If you send your NS record query to either a DNS resolver (a DNS server that will make recursive queries of its own to answer your question) or to an authoritative DNS server for the domain, the NS records will show up in the answer section. You asked a (DNS) question and you got an answer, so this is exactly what you'd expect. However, if you send your NS record query to an authoritative server for the parent domain, its reply may not have any NS records in the answer section (in fact the answer section can be empty); instead, the NS records show up in the authority section. This can be surprising if you're only printing the answer section, for example because you're using 'dig +noall +answer' to get compact, grep'able output.
(If the server you send your query to is authoritative for both the parent domain and the subdomain, I believe you get NS records in the answer section and they come from the subdomain's zone records, not any NS records explicitly listed in the parent.)
This makes a certain amount of sense in the DNS mindset once you (I) think about it.

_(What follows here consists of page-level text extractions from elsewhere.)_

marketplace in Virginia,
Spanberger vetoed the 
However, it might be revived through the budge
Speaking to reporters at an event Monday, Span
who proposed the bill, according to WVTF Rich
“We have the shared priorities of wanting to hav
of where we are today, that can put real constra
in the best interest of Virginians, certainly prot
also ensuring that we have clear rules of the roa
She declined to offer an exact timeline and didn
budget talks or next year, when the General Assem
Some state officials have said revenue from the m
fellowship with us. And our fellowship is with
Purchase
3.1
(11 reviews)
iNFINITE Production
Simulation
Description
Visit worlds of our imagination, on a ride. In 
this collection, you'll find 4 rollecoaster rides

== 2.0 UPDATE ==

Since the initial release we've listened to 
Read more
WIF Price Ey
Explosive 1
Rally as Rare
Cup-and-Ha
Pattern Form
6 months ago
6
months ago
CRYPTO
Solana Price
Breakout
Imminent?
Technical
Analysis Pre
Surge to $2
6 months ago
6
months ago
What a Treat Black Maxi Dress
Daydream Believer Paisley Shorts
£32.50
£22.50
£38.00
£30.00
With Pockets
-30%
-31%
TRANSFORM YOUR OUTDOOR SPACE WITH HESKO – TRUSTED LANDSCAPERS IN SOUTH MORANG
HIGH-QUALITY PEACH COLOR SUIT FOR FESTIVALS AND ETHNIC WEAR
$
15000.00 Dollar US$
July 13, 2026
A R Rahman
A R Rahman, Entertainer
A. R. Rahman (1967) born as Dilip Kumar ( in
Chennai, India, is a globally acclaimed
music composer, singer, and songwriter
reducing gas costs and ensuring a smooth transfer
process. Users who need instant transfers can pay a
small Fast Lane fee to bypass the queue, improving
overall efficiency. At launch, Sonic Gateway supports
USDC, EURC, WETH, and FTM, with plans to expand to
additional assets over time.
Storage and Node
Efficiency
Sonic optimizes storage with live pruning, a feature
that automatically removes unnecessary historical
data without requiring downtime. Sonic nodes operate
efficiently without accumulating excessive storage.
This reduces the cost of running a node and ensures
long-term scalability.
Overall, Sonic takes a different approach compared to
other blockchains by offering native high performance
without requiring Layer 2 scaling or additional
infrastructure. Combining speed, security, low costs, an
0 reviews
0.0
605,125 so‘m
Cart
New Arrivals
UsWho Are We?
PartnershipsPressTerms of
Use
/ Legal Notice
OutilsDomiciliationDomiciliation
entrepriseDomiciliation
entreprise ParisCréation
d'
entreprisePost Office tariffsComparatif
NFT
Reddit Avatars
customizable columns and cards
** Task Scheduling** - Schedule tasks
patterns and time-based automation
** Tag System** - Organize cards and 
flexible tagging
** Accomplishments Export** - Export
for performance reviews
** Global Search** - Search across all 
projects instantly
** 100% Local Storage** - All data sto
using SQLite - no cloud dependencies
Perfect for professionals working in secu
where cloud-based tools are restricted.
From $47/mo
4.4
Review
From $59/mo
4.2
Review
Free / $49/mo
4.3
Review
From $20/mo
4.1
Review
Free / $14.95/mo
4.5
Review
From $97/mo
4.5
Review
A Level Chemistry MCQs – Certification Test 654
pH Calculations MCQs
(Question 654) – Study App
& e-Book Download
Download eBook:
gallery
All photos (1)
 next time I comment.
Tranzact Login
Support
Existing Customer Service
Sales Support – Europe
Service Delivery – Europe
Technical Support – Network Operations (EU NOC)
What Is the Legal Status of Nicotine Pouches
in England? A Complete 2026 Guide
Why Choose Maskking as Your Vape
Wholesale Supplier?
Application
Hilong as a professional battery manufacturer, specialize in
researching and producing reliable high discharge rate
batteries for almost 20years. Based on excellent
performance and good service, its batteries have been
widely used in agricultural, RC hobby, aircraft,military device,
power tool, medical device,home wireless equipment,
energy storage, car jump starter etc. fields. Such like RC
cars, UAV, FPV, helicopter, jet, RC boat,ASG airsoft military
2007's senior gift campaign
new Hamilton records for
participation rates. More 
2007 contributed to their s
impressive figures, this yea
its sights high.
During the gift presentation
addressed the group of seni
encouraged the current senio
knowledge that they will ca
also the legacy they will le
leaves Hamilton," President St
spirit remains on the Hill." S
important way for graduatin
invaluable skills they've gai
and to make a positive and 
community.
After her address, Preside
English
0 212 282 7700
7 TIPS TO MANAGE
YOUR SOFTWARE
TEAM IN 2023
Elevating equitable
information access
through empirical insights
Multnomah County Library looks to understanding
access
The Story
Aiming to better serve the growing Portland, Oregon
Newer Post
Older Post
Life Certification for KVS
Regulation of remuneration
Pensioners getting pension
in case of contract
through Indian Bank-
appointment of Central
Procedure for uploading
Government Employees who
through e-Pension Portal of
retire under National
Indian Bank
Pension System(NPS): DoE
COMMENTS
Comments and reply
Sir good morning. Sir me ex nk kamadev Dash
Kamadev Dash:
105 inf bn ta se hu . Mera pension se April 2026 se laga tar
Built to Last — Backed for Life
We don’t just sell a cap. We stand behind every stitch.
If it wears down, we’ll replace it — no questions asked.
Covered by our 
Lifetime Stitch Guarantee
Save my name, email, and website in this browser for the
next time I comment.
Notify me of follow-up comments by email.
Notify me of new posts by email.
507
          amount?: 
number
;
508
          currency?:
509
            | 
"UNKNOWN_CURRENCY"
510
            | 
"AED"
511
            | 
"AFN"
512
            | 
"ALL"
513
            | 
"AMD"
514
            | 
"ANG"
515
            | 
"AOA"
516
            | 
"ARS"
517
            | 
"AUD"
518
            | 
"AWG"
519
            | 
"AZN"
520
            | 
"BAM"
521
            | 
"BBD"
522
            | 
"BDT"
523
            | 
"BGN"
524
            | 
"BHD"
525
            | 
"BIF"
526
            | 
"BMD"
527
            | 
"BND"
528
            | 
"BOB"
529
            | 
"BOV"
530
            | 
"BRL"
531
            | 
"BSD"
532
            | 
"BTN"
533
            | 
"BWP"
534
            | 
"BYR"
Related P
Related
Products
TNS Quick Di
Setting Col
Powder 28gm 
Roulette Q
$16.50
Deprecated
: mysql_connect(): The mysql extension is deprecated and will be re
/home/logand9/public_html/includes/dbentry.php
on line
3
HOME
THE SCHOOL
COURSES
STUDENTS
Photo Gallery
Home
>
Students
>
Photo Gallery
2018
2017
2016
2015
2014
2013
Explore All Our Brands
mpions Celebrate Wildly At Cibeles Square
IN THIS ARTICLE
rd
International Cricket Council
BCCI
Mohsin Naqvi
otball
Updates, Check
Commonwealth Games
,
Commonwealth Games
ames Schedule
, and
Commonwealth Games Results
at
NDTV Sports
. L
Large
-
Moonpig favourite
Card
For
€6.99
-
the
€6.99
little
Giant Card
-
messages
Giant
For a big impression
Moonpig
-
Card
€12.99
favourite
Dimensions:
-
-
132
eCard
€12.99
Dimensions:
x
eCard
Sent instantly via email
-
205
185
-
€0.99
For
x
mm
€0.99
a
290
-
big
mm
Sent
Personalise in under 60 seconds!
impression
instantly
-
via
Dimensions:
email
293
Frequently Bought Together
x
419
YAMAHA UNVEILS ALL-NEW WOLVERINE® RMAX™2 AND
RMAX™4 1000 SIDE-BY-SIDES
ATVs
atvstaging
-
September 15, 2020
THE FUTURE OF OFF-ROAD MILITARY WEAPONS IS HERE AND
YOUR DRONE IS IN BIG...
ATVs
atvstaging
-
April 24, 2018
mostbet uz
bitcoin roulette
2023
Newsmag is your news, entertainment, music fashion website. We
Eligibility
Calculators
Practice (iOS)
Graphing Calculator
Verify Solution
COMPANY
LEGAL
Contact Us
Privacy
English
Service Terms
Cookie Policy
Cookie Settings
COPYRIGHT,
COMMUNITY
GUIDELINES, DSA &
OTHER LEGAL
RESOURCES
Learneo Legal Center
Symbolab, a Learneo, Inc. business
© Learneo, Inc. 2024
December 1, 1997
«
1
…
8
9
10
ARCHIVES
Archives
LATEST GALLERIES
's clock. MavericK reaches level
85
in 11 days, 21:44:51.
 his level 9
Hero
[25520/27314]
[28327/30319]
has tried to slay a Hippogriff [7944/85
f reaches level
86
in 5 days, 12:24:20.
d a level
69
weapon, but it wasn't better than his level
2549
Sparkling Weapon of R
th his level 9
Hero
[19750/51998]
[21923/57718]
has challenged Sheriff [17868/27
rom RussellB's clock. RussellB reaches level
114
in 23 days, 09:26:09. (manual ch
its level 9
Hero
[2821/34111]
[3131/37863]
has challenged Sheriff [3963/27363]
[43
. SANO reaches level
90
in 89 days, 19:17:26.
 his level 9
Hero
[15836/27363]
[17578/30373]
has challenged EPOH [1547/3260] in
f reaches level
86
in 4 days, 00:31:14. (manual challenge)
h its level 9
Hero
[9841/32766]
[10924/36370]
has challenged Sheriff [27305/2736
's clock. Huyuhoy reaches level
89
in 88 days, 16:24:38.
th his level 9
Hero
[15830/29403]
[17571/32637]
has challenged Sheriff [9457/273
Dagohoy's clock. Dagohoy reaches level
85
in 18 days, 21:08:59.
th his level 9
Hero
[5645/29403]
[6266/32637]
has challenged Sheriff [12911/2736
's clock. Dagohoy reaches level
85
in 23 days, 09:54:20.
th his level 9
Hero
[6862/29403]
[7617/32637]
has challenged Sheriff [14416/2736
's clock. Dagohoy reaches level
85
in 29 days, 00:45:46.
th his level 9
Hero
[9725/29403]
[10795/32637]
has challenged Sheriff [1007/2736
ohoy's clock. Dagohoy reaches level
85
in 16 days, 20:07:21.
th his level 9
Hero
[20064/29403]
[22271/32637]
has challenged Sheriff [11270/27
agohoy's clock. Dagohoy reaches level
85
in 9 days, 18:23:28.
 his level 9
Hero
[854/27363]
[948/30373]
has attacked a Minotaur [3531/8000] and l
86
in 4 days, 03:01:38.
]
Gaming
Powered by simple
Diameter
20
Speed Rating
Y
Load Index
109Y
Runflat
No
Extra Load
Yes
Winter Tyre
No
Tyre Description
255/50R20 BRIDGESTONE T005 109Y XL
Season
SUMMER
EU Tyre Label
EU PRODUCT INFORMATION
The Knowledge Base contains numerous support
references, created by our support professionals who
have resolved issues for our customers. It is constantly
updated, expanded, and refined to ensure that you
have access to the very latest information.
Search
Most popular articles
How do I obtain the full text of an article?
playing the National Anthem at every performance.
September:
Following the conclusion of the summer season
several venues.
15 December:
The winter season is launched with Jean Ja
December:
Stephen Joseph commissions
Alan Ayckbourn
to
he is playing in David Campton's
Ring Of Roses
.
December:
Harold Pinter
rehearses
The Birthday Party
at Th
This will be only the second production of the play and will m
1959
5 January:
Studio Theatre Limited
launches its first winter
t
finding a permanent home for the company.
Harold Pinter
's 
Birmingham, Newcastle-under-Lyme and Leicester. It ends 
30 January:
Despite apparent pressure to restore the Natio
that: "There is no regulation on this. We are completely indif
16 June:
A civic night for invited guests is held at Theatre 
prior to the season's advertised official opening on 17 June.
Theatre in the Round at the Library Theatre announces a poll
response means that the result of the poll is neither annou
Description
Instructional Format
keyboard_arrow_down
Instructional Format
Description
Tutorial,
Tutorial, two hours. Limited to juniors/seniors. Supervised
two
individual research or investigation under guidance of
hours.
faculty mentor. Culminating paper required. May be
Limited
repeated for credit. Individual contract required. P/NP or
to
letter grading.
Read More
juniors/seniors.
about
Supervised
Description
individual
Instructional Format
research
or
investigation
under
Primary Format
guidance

The DNS server is authoritative for the parent domain but not for the subdomain you're asking about, so it can't give you an 'answer'; it doesn't know the answer and isn't going to make a recursive query to the subdomain's listed DNS servers. And the parent domain's DNS server may well have a different list of NS records than the subdomain's authoritative DNS servers have. So all the parent domain's DNS server can do is fill in the authority section with the NS records it knows about and send this back to you.
So if you (I) are querying a parent domain authoritative DNS server for NS records, you (I) should remember to use 'dig +noall +authority +answer', not my handy 'cdig' script that does 'dig +noall +answer'. Using the latter will just lead to some head scratching about how the authoritative DNS server for the university's top level domain doesn't seem to want to tell me about its DNS subdomain delegation data.